E’ da poco uscito invece un volume più accademico (si fa per dire) sul rapporto tra cinema e filosofia Microfilosofia del cinema (Marsilio, pp. 310, euro 25). Il saggio arriva dopo altri studi sull’argomento ma sintonizzandosi splendidamente e con un’angolazione originale su un trend culturale che da alcuni anni ha scardinato tabù e preconcetti per esplorare non solo e non tanto un’applicazione più sistematica della filosofia al cinema e una lettura più approfondita del film con le categorie filosofiche, quanto per andare deleuzianamente oltre, rivisitare in maniera più audace i concetti che legano le due discipline. Come testimoniano rassegne, festival e libri dai titoli inequivocabili: “il vento del cinema – chi pensa il cinema/chi è pensato dal cinema” (il festival procidano inventato da Enrico Ghezzi), A cosa pensano i film, I film pensano da soli.

Insomma tutto ruota prevalentemente intorno alla questione che il cinema ha la capacità di produrre pensiero con mezzi diversi dalla parola. E proprio partendo dalle riflessioni teoriche di Jacques Aumont “L’immagine pensa, l’immagine non rinvia direttamente, e soprattutto non rinvia esclusivamente, a ciò di cui è immagine” e naturalmente del Gilles Deleuze di L’immagine-tempo e L’immagine-movimento “Il cervello è lo schermo. I concetti sono immagini. Sono immagini di pensiero. Non bisogna chiedersi “che cos’è il cinema?” ma “che cos’è la filosofia?” “, il libro di Bertetto intreccia i concetti creati dalla filosofia e i concetti creati dal cinema, riflette sulla relazione cinema-filosofia attraverso i concetti. La premessa necessaria è quella di considerare il cinema non come una forma espressiva/disciplina subalterna ma come un sistema spettacolare-narrativo capace di produrre concetti e rielaborare idee. E questa autonomia di pensiero del cinema mette in moto un doppio movimento dal cinema alla filosofia e dalla filosofia al cinema, individua dinamiche di scambio per cui ci si chiede quanto arriva al cinema dalla filosofia ma anche quanto il cinema porta alla filosofia. A differenza di altri volumi sull’argomento che spesso trasformano la stessa premessa teorica nel pretesto per elaborare altre teorie o per elucubrazioni intellettuali di vario tipo aggrovigliandosi in ipotesi e suggestioni complici le potenzialità speculative della filosofia stessa, il libro di Bertetto tra i tanti ha il pregio di tracciare un percorso chiaro e articolato, di esemplificare il rapporto stratificato e sfuggente tra le due discipline, di rendere comprensibile una materia complessa.
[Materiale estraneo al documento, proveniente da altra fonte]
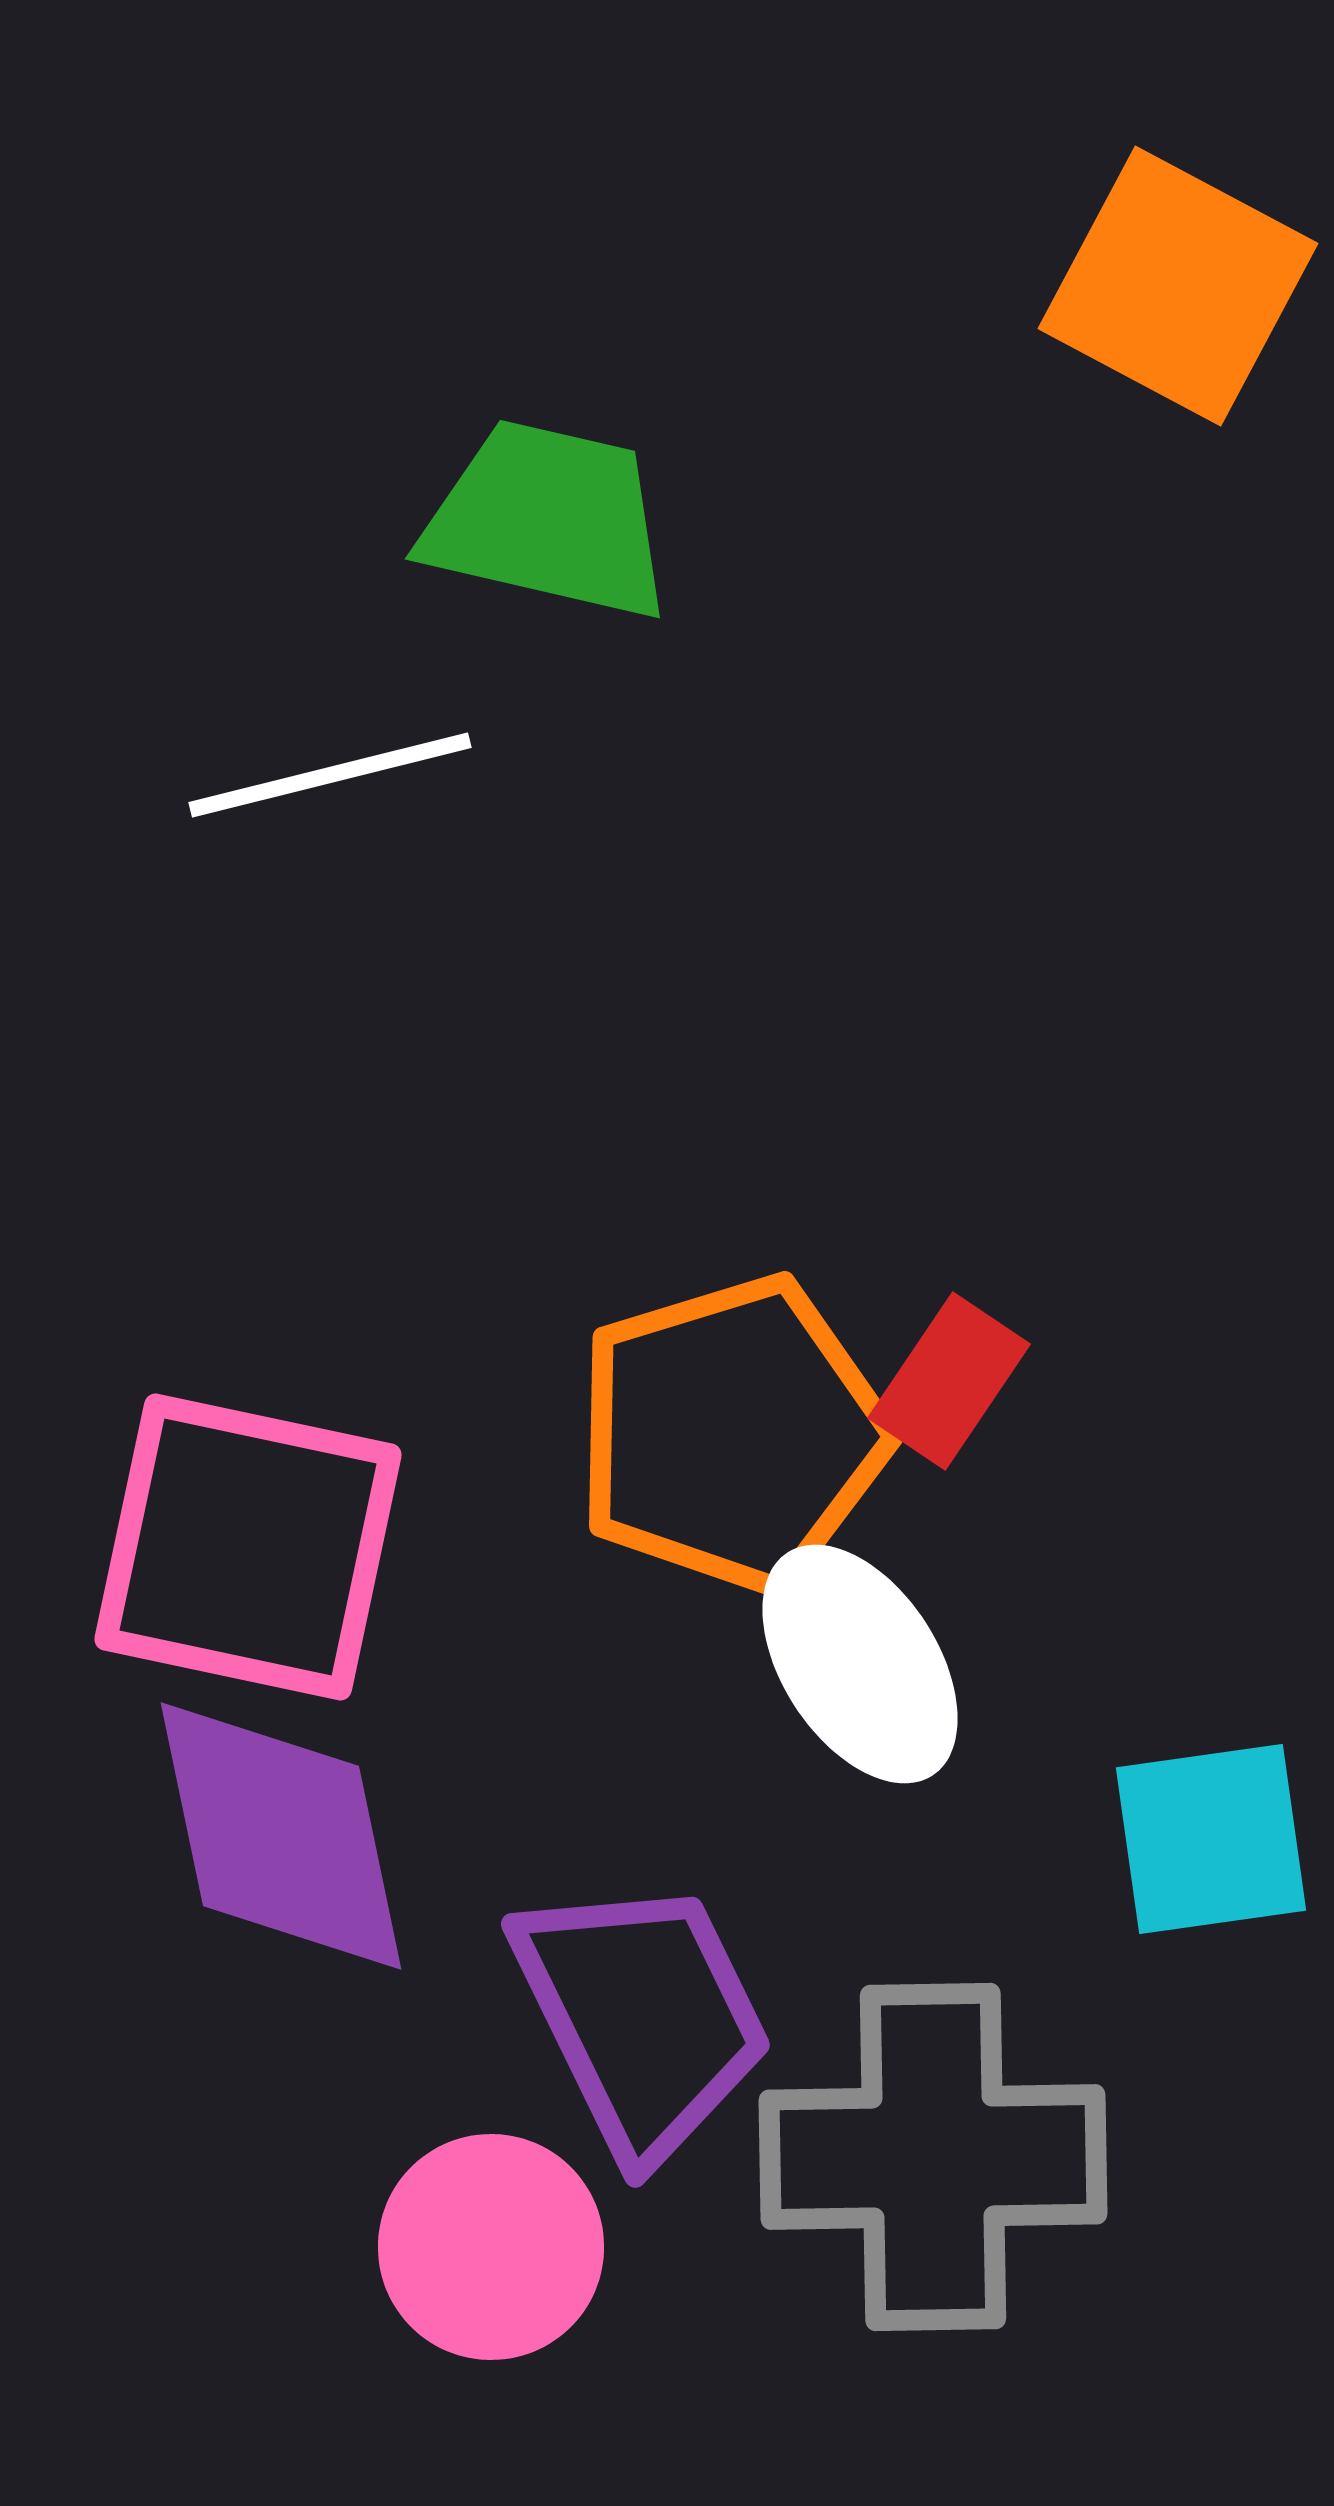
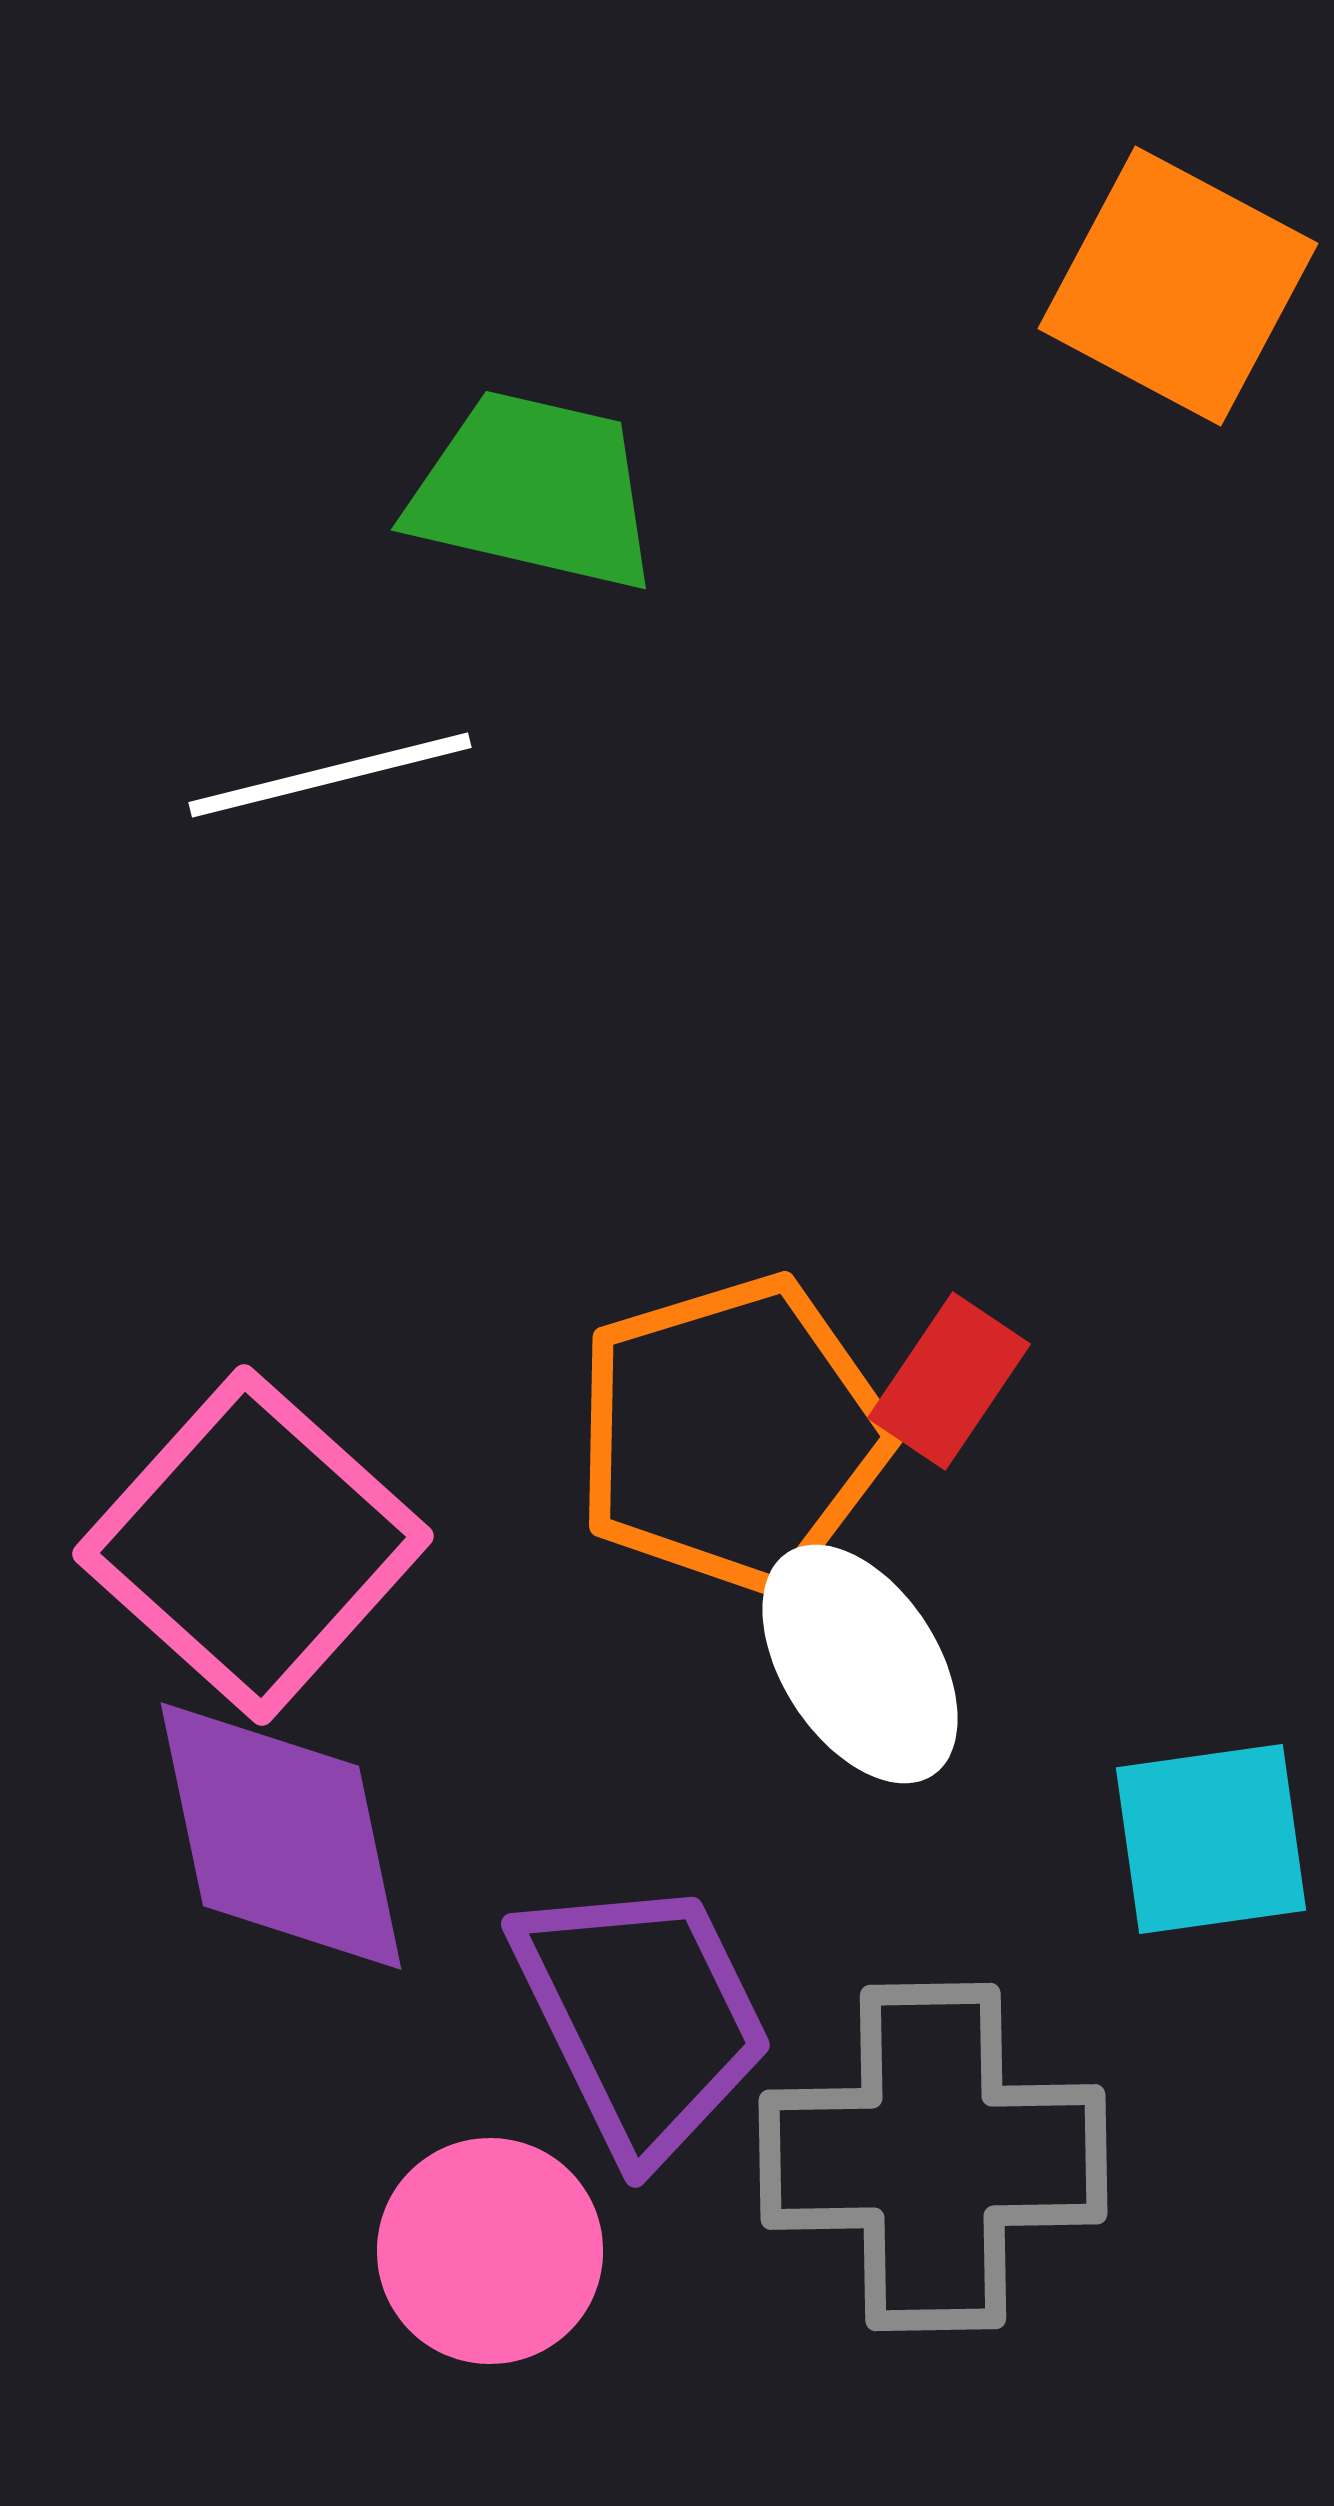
green trapezoid: moved 14 px left, 29 px up
pink square: moved 5 px right, 2 px up; rotated 30 degrees clockwise
pink circle: moved 1 px left, 4 px down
E allora la “microfilosofia” del titolo si riferisce appunto a una ricognizione del cinepensiero attraverso un percorso che isola alcuni autori, circoscrive alcuni film, individua alcuni modelli filosofici e cinematografici, cerca alcune interferenze evidenti e altre più nascoste. Nel primo capitolo Dal cinema al pensiero l’autore ipotizza (e documenta) rapporti immaginari tra Buñul, Dalí e Lacan, Fellini e Debord, Godard e Derrida, Wenders e Deleuze-Guattari. Nel secondo Dal pensiero al cinema affronta alcuni filosofi-chiave per il cinema come Nietzsche, Benjamin, Marx e ancora Deleuze. Nel terzo Il cinema e i concetti approfondisce il cinema in rapporto al divenire, al soggetto e all’altro. Nel quarto infine Personaggi concettuali Bertetto si sofferma sui personaggi concettuali “una sintesi tra immaginazione e intelletto, tra sensazione e logica, tra narrazione e concetto” analizzando alcune figure scolpite nell’immaginario protagoniste di film come Dr. Mabuse, M, Citizen Kane, Vertigo, Vivre sa vie, Professione: reporter . Lang, Hitchcock, Welles, Antonioni sono veicoli di concetti filosofici moderni e illuminanti ma anche Lynch, Tarantino, Bigelow sono per Bertetto “pensatori” tutt’altro che secondari.